Permasalahan ini berpusat pada dugaan kebocoran Anggaran Pendapatan dan Belanja Daerah (APBD) yang nilainya mencapai puluhan miliar rupiah dalam beberapa periode anggaran terakhir.
Sejumlah elemen masyarakat yang merasa geram atas tata kelola keuangan negara di wilayah mereka kini mengambil langkah tegas untuk membawa persoalan ini ke ranah hukum nasional.
Masyarakat berencana mendatangi kantor lembaga penegak hukum tertinggi di ibu kota negara, yaitu Komisi Pemberantasan Korupsi (KPK) dan Kejaksaan Agung (Kejagung).
Langkah proaktif ini diambil setelah adanya temuan signifikan dari auditor negara yang mengarah pada adanya celah kebocoran anggaran dalam skala yang dinilai masif.
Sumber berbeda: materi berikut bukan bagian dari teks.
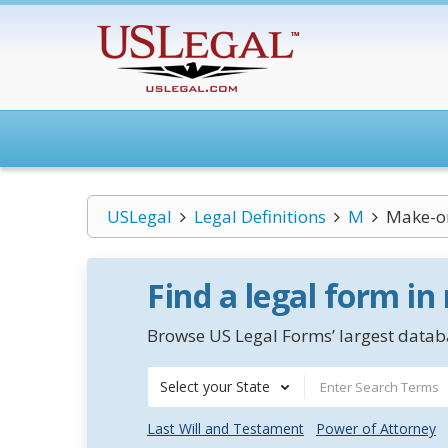
USLegal
Legal Definitions
M
Make-o
Find a legal form in
Browse US Legal Forms’ largest databa
Select your State
Last Will and Testament
Power of Attorney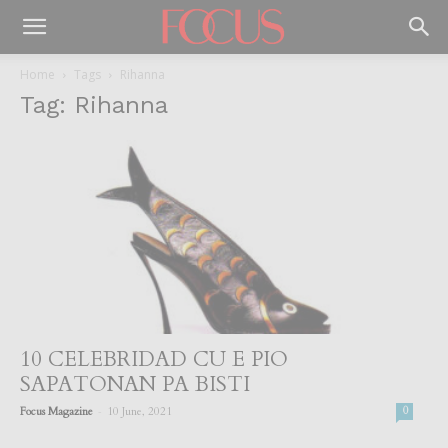
Home
Tags
Rihanna
Tag: Rihanna
10 CELEBRIDAD CU E PIO
SAPATONAN PA BISTI
-
Focus Magazine
10 June, 2021
0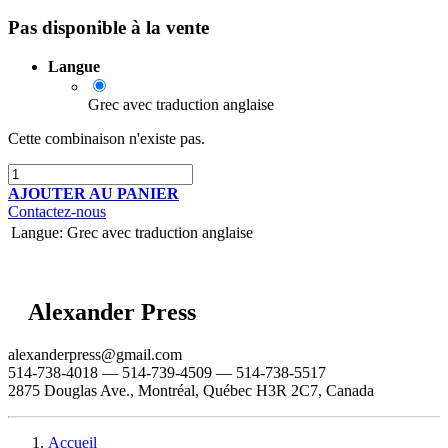
Pas disponible à la vente
Langue
Grec avec traduction anglaise
Cette combinaison n'existe pas.
AJOUTER AU PANIER
Contactez-nous
Langue
:
Grec avec traduction anglaise
Alexander Press
alexanderpress@gmail.com
514-738-4018 — 514-739-4509 — 514-738-5517
2875 Douglas Ave., Montréal, Québec H3R 2C7, Canada
Accueil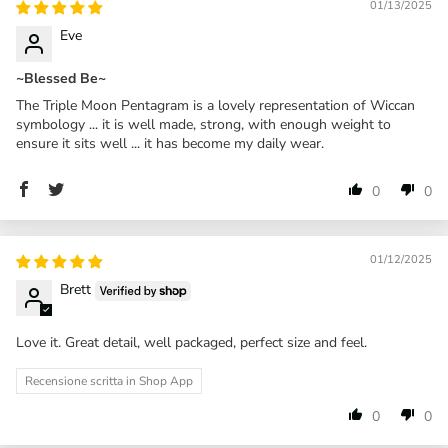
01/13/2025
Eve
~Blessed Be~
The Triple Moon Pentagram is a lovely representation of Wiccan
symbology ... it is well made, strong, with enough weight to
ensure it sits well ... it has become my daily wear.
0
0
01/12/2025
Brett
Love it. Great detail, well packaged, perfect size and feel.
Recensione scritta in Shop App
0
0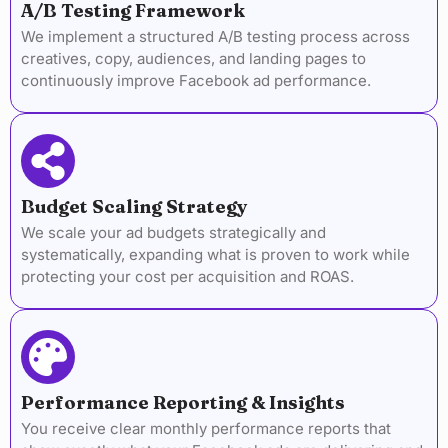
A/B Testing Framework
We implement a structured A/B testing process across
creatives, copy, audiences, and landing pages to
continuously improve Facebook ad performance.
Budget Scaling Strategy
We scale your ad budgets strategically and
systematically, expanding what is proven to work while
protecting your cost per acquisition and ROAS.
Performance Reporting & Insights
You receive clear monthly performance reports that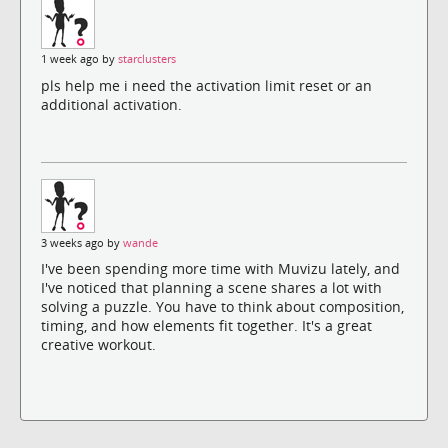
1 week ago by
starclusters
pls help me i need the activation limit reset or an
additional activation.
3 weeks ago by
wande
I've been spending more time with Muvizu lately, and
I've noticed that planning a scene shares a lot with
solving a puzzle. You have to think about composition,
timing, and how elements fit together. It's a great
creative workout.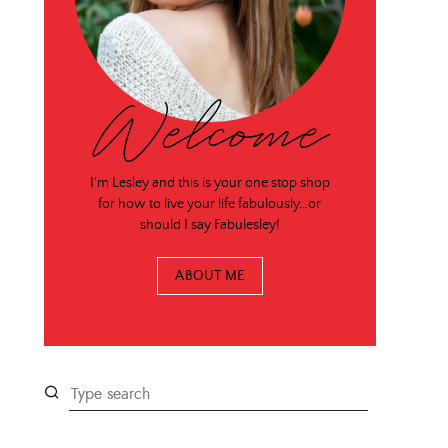
Welcome
I'm Lesley and this is your one stop shop
for how to live your life fabulously…or
should I say Fabulesley!
ABOUT ME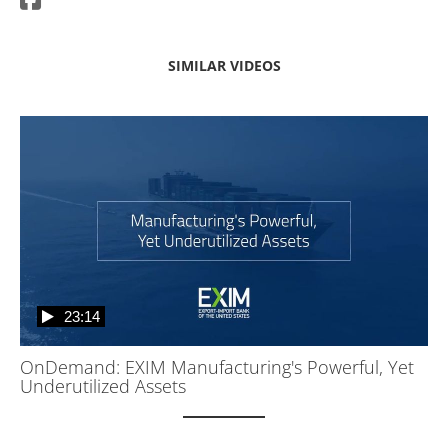
SIMILAR VIDEOS
23:14
OnDemand: EXIM Manufacturing's Powerful, Yet
Underutilized Assets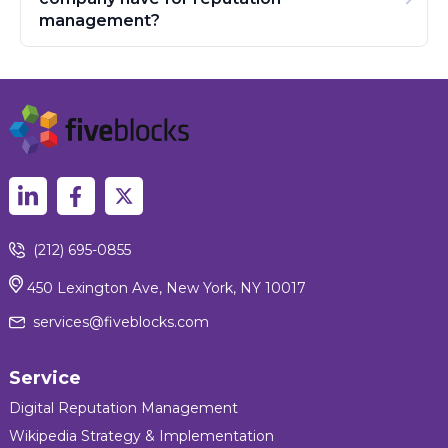
management?
(212) 695-0855
450 Lexington Ave, New York, NY 10017
services@fiveblocks.com
Service
Digital Reputation Management
Wikipedia Strategy & Implementation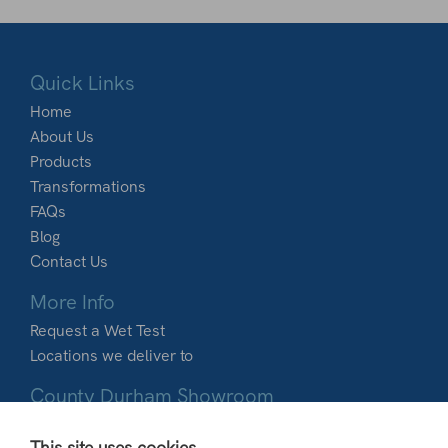
Quick Links
Home
About Us
Products
Transformations
FAQs
Blog
Contact Us
More Info
Request a Wet Test
Locations we deliver to
County Durham Showroom
Dobbies Garden World
This site uses cookies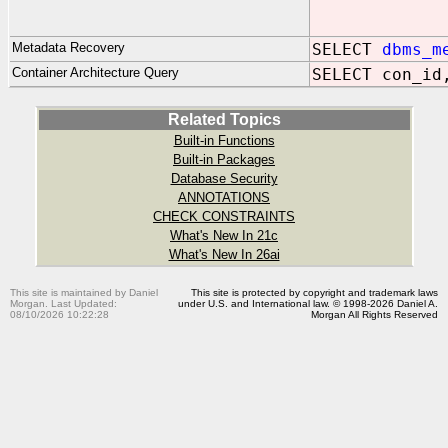
ELSE 
E
Metadata Recovery
SELECT
dbms_m
Container Architecture Query
SELECT con_id
Related Topics
Built-in Functions
Built-in Packages
Database Security
ANNOTATIONS
CHECK CONSTRAINTS
What's New In 21c
What's New In 26ai
This site is maintained by Daniel
This site is protected by copyright and trademark laws
Morgan. Last Updated:
under U.S. and International law. © 1998-2026 Daniel A.
08/10/2026 10:22:28
Morgan All Rights Reserved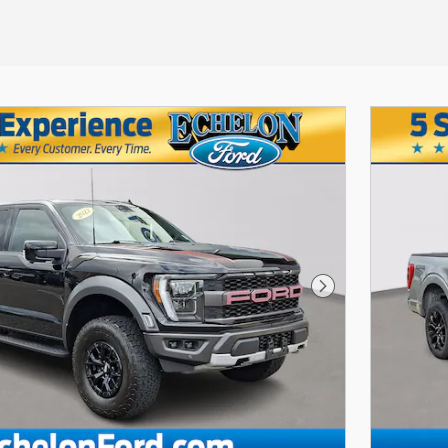
Next Photo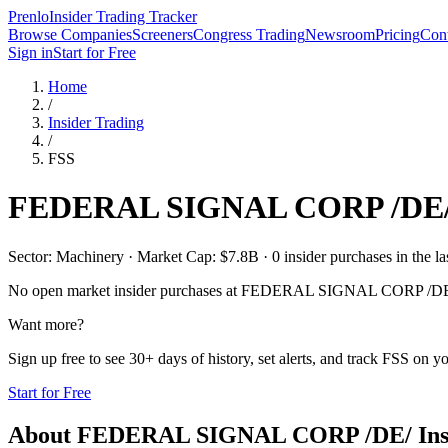
Prenlo
Insider Trading Tracker
Browse Companies
Screeners
Congress Trading
Newsroom
Pricing
Cont
Sign in
Start for Free
Home
/
Insider Trading
/
FSS
FEDERAL SIGNAL CORP /DE
Sector: Machinery · Market Cap: $7.8B · 0 insider purchases in the la
No open market insider purchases at
FEDERAL SIGNAL CORP /DE
Want more?
Sign up free to see 30+ days of history, set alerts, and track
FSS
on you
Start for Free
About
FEDERAL SIGNAL CORP /DE/
Ins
Berkas-berkas hasil audit yang telah disusun secara sistematis dan rapi kini telah disiapkan untuk diserahkan kepada pihak penyidik antikorupsi.
Tujuan utama penyerahan dokumen ini adalah untuk menguji secara menyeluruh legalitas serta akuntabilitas dari setiap penggunaan dana publik di Maybrat.
Dilansir dari Infotren.id, masyarakat menuntut agar penggunaan uang rakyat tersebut dapat dipertanggungjawabkan secara hukum dan transparan kepada publik.
"Langkah ini diambil menyusul munculnya puluhan catatan miring dari auditor negara yang mengindikasikan adanya celah kebocoran anggaran dalam skala masif," demikian disampaikan perwakilan Aliansi Rakyat.